Page-level text extractions:
==*==

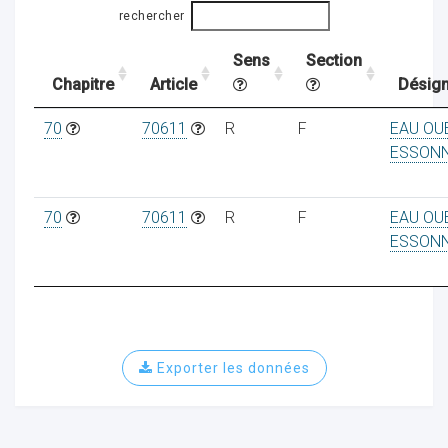
rechercher
Sens
Section
ocaux
Chapitre
Article
Désign
70
70611
R
F
EAU OU
ESSON
70
70611
R
F
EAU OU
ESSON
Exporter les données
ociations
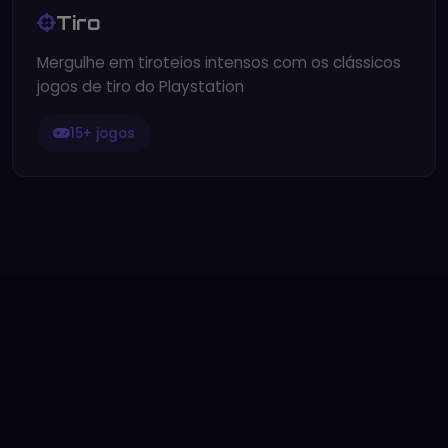
Tiro
Mergulhe em tiroteios intensos com os clássicos
jogos de tiro do Playstation
15+ jogos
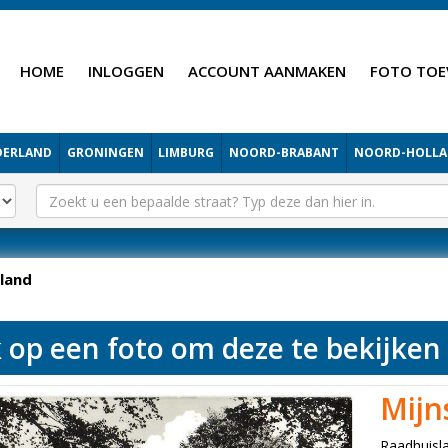
HOME
INLOGGEN
ACCOUNT AANMAKEN
FOTO TOE
DERLAND
GRONINGEN
LIMBURG
NOORD-BRABANT
NOORD-HOLL
land
k op een foto om deze te bekijken
Mijn
Raadhuisl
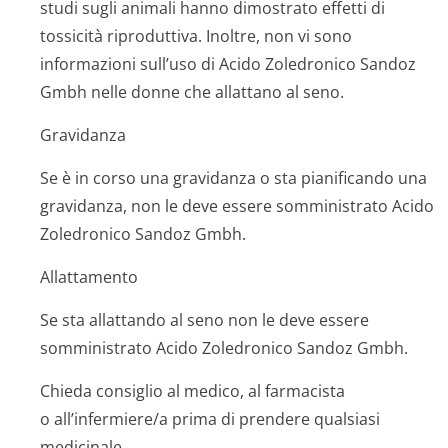
studi sugli animali hanno dimostrato effetti di
tossicità riproduttiva. Inoltre, non vi sono
informazioni sull’uso di Acido Zoledronico Sandoz
Gmbh nelle donne che allattano al seno.
Gravidanza
Se è in corso una gravidanza o sta pianificando una
gravidanza, non le deve essere somministrato Acido
Zoledronico Sandoz Gmbh.
Allattamento
Se sta allattando al seno non le deve essere
somministrato Acido Zoledronico Sandoz Gmbh.
Chieda consiglio al medico, al farmacista
o all’infermiere/a prima di prendere qualsiasi
medicinale.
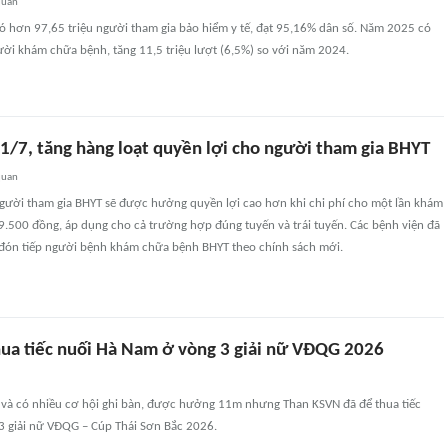
quan
ó hơn 97,65 triệu người tham gia bảo hiểm y tế, đạt 95,16% dân số. Năm 2025 có
ười khám chữa bệnh, tăng 11,5 triệu lượt (6,5%) so với năm 2024.
 1/7, tăng hàng loạt quyền lợi cho người tham gia BHYT
quan
người tham gia BHYT sẽ được hưởng quyền lợi cao hơn khi chi phí cho một lần khám
.500 đồng, áp dụng cho cả trường hợp đúng tuyến và trái tuyến. Các bệnh viện đã
 đón tiếp người bệnh khám chữa bệnh BHYT theo chính sách mới.
ua tiếc nuối Hà Nam ở vòng 3 giải nữ VĐQG 2026
 và có nhiều cơ hội ghi bàn, được hưởng 11m nhưng Than KSVN đã để thua tiếc
3 giải nữ VĐQG – Cúp Thái Sơn Bắc 2026.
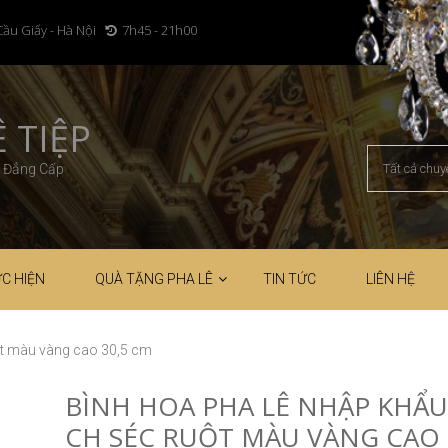
Cầu Giấy - Hà Nội
7h45 - 21h00
 TIỆP
– Đẳng Cấp
C HIỆN
QUÀ TẶNG PHA LÊ
TIN TỨC
LIÊN HỆ
ột màu vàng cao 30,5 cm
BÌNH HOA PHA LÊ NHẬP KHẨU
CH SÉC RUỘT MÀU VÀNG CAO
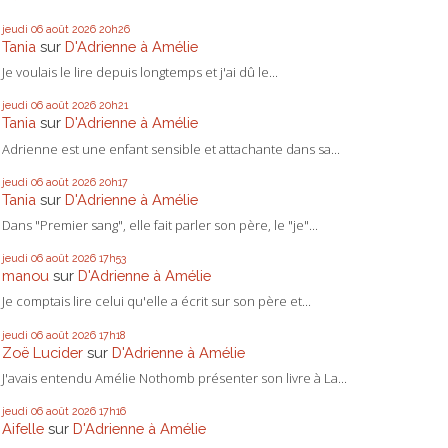
jeudi 06
août 2026
20h26
Tania
sur
D'Adrienne à Amélie
Je voulais le lire depuis longtemps et j'ai dû le...
jeudi 06
août 2026
20h21
Tania
sur
D'Adrienne à Amélie
Adrienne est une enfant sensible et attachante dans sa...
jeudi 06
août 2026
20h17
Tania
sur
D'Adrienne à Amélie
Dans "Premier sang", elle fait parler son père, le "je"...
jeudi 06
août 2026
17h53
manou
sur
D'Adrienne à Amélie
Je comptais lire celui qu'elle a écrit sur son père et...
jeudi 06
août 2026
17h18
Zoë Lucider
sur
D'Adrienne à Amélie
J'avais entendu Amélie Nothomb présenter son livre à La...
jeudi 06
août 2026
17h16
Aifelle
sur
D'Adrienne à Amélie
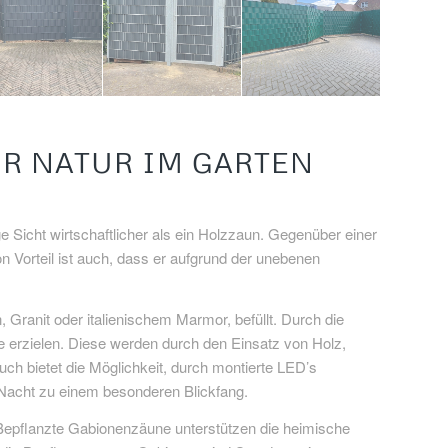
HR NATUR IM GARTEN
 Sicht wirtschaftlicher als ein Holzzaun. Gegenüber einer
n Vorteil ist auch, dass er aufgrund der unebenen
 Granit oder italienischem Marmor, befüllt. Durch die
e erzielen. Diese werden durch den Einsatz von Holz,
ch bietet die Möglichkeit, durch montierte LED’s
i Nacht zu einem besonderen Blickfang.
. Bepflanzte Gabionenzäune unterstützen die heimische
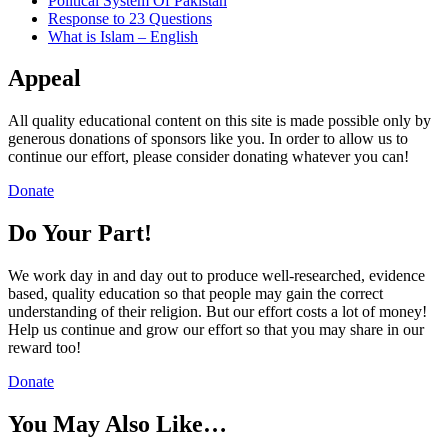
Political System Of Pakistan
Response to 23 Questions
What is Islam – English
Appeal
All quality educational content on this site is made possible only by
generous donations of sponsors like you. In order to allow us to
continue our effort, please consider donating whatever you can!
Donate
Do Your Part!
We work day in and day out to produce well-researched, evidence
based, quality education so that people may gain the correct
understanding of their religion. But our effort costs a lot of money!
Help us continue and grow our effort so that you may share in our
reward too!
Donate
You May Also Like…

==*==

Apart from the pictures, every line above must be printed exactly.

_EXERCISE RESPONSE_:
rechercher
Sens
Section
ocaux
Chapitre
Article
Désign
70
70611
R
F
EAU OU
ESSON
70
70611
R
F
EAU OU
ESSON
Exporter les données
ociations
Tiro
Mergulhe em tiroteios intensos com os clássicos
jogos de tiro do Playstation
15+ jogos
HOME
INLOGGEN
ACCOUNT AANMAKEN
FOTO TOE
DERLAND
GRONINGEN
LIMBURG
NOORD-BRABANT
NOORD-HOLL
land
k op een foto om deze te bekijken
Mijn
Raadhuisl
studi sugli animali hanno dimostrato effetti di
tossicità riproduttiva. Inoltre, non vi sono
informazioni sull’uso di Acido Zoledronico Sandoz
Gmbh nelle donne che allattano al seno.
Gravidanza
Se è in corso una gravidanza o sta pianificando una
gravidanza, non le deve essere somministrato Acido
Zoledronico Sandoz Gmbh.
Allattamento
Se sta allattando al seno non le deve essere
somministrato Acido Zoledronico Sandoz Gmbh.
Chieda consiglio al medico, al farmacista
o all’infermiere/a prima di prendere qualsiasi
medicinale.
quan
ó hơn 97,65 triệu người tham gia bảo hiểm y tế, đạt 95,16% dân số. Năm 2025 có
ười khám chữa bệnh, tăng 11,5 triệu lượt (6,5%) so với năm 2024.
 1/7, tăng hàng loạt quyền lợi cho người tham gia BHYT
quan
người tham gia BHYT sẽ được hưởng quyền lợi cao hơn khi chi phí cho một lần khám
.500 đồng, áp dụng cho cả trường hợp đúng tuyến và trái tuyến. Các bệnh viện đã
 đón tiếp người bệnh khám chữa bệnh BHYT theo chính sách mới.
ua tiếc nuối Hà Nam ở vòng 3 giải nữ VĐQG 2026
 và có nhiều cơ hội ghi bàn, được hưởng 11m nhưng Than KSVN đã để thua tiếc
3 giải nữ VĐQG – Cúp Thái Sơn Bắc 2026.
Cầu Giấy - Hà Nội
7h45 - 21h00
 TIỆP
– Đẳng Cấp
C HIỆN
QUÀ TẶNG PHA LÊ
TIN TỨC
LIÊN HỆ
ột màu vàng cao 30,5 cm
BÌNH HOA PHA LÊ NHẬP KHẨU
CH SÉC RUỘT MÀU VÀNG CAO
jeudi 06
août 2026
20h26
Tania
sur
D'Adrienne à Amélie
Je voulais le lire depuis longtemps et j'ai dû le...
jeudi 06
août 2026
20h21
Tania
sur
D'Adrienne à Amélie
Adrienne est une enfant sensible et attachante dans sa...
jeudi 06
août 2026
20h17
Tania
sur
D'Adrienne à Amélie
Dans "Premier sang", elle fait parler son père, le "je"...
jeudi 06
août 2026
17h53
manou
sur
D'Adrienne à Amélie
Je comptais lire celui qu'elle a écrit sur son père et...
jeudi 06
août 2026
17h18
Zoë Lucider
sur
D'Adrienne à Amélie
J'avais entendu Amélie Nothomb présenter son livre à La...
jeudi 06
août 2026
17h16
Aifelle
sur
D'Adrienne à Amélie
HR NATUR IM GARTEN
 Sicht wirtschaftlicher als ein Holzzaun. Gegenüber einer
n Vorteil ist auch, dass er aufgrund der unebenen
 Granit oder italienischem Marmor, befüllt. Durch die
e erzielen. Diese werden durch den Einsatz von Holz,
ch bietet die Möglichkeit, durch montierte LED’s
i Nacht zu einem besonderen Blickfang.
. Bepflanzte Gabionenzäune unterstützen die heimische
Political System Of Pakistan
Response to 23 Questions
What is Islam – English
Appeal
All quality educational content on this site is made possible only by
generous donations of sponsors like you. In order to allow us to
continue our effort, please consider donating whatever you can!
Donate
Do Your Part!
We work day in and day out to produce well-researched, evidence
based, quality education so that people may gain the correct
understanding of their religion. But our effort costs a lot of money!
Help us continue and grow our effort so that you may share in our
reward too!
Donate
You May Also Like…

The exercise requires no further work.